One of the biggest differences between the IBM mainframe and Apple systems is that IBM no longer supplies the end user device necessary to operate and work with the mainframe. There is no “face” to the mainframe. Originally, the mainframe was accessed by a 3270 “green screen” command line terminal, or worse, punch cards. Now 3270 emulators are available on just about every “smart device” there is. The 3270 interface remains a boring command line interface out of the box. Graphics and multimedia support, as well as touch pads and speech recognition are now state of the art for end user computing. z/OS needs an upgrade in that arena. New technologies, such as the z/OS Management Facility, have built in web access to do a variety of functions. IBM and independent software vendors have taken advantage of this new capability to further improve and reduce the skills necessary for the management experience of z/OS.

There can be even greater synergy, in the areas of transaction pricing and application development.

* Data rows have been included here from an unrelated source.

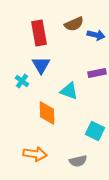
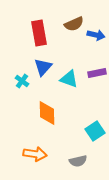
blue triangle: moved 2 px right, 2 px down; rotated 12 degrees clockwise
cyan triangle: moved 12 px up
cyan square: rotated 30 degrees clockwise
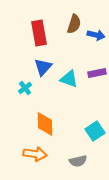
brown semicircle: rotated 48 degrees counterclockwise
cyan cross: moved 3 px right, 7 px down; rotated 16 degrees clockwise
orange diamond: moved 2 px left, 11 px down
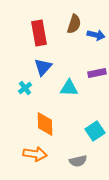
cyan triangle: moved 9 px down; rotated 18 degrees counterclockwise
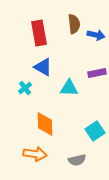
brown semicircle: rotated 24 degrees counterclockwise
blue triangle: rotated 42 degrees counterclockwise
gray semicircle: moved 1 px left, 1 px up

Back in May, IBM announced new mobile workload pricing for z/OS. Given the volume of new mobile applications and the fact that many of them might be just a query (e.g. Account balance, order tracking), and not revenue generating to a business, IBM is offering discounted pricing and lower measured usage pricing for these types of transactions. This could be a significant benefit to existing customers and future transactions that are developed to exploit the mobile technologies. The measurement tool began shipping on June 30th.

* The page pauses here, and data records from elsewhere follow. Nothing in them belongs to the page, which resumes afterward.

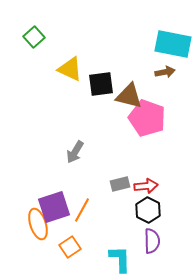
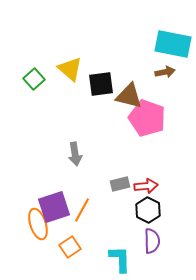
green square: moved 42 px down
yellow triangle: rotated 16 degrees clockwise
gray arrow: moved 2 px down; rotated 40 degrees counterclockwise
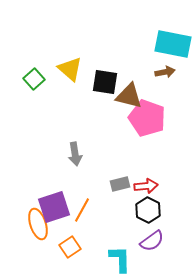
black square: moved 4 px right, 2 px up; rotated 16 degrees clockwise
purple semicircle: rotated 55 degrees clockwise
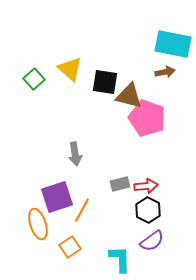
purple square: moved 3 px right, 10 px up
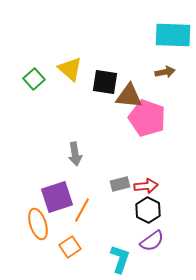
cyan rectangle: moved 9 px up; rotated 9 degrees counterclockwise
brown triangle: rotated 8 degrees counterclockwise
cyan L-shape: rotated 20 degrees clockwise
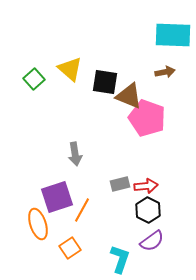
brown triangle: rotated 16 degrees clockwise
orange square: moved 1 px down
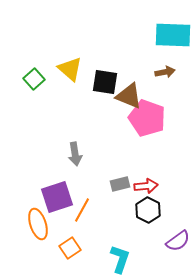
purple semicircle: moved 26 px right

The IBM Rational organization, responsible for application development tools, acquired Worklight, a product tailored to enable rapid deployment across a variety mobile computing operating systems with a single code base. Now integrated with the suite of Rational products, businesses can build applications that support back end transaction processing and database serving on the mainframe, while at the same time, providing new end user accesses and experiences from a wide range of smart computing devices, including phones, tablets and desktops.

The only thing to stop this integration of the best of both worlds might be a business itself. By isolating development, deployment and operational teams by platform silos e.g. mainframe vs. Unix. vs. PC’s vs. BYOD, a company could actually have the unintended consequence of blocking integration and overall improvement of their business’ end user experience both internally and for their customer’ experiences.

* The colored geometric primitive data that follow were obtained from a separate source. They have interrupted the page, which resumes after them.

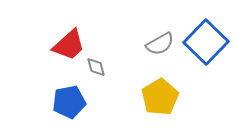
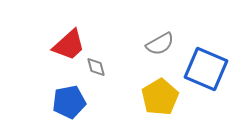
blue square: moved 27 px down; rotated 21 degrees counterclockwise
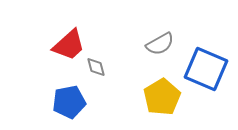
yellow pentagon: moved 2 px right
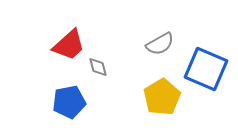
gray diamond: moved 2 px right
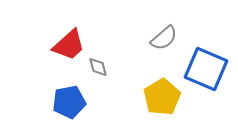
gray semicircle: moved 4 px right, 6 px up; rotated 12 degrees counterclockwise
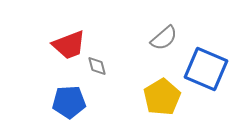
red trapezoid: rotated 21 degrees clockwise
gray diamond: moved 1 px left, 1 px up
blue pentagon: rotated 8 degrees clockwise
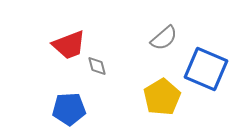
blue pentagon: moved 7 px down
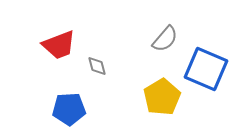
gray semicircle: moved 1 px right, 1 px down; rotated 8 degrees counterclockwise
red trapezoid: moved 10 px left
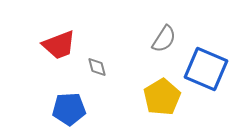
gray semicircle: moved 1 px left; rotated 8 degrees counterclockwise
gray diamond: moved 1 px down
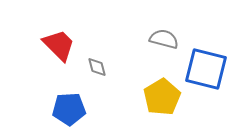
gray semicircle: rotated 108 degrees counterclockwise
red trapezoid: rotated 114 degrees counterclockwise
blue square: rotated 9 degrees counterclockwise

Here’s to hoping that the Apple – IBM mobile collaboration is significant enough to get businesses to open up their apertures so that true integration of systems can occur, from the end device all the way through to their business critical systems. The reality becomes the end to end workflow is their mission critical business, not just one server or device vs. another. When fewer systems are involved in the overall integration of business processes, a business should see benefits in their overall security, availability and easier compliance toward business initiatives. Happy programming.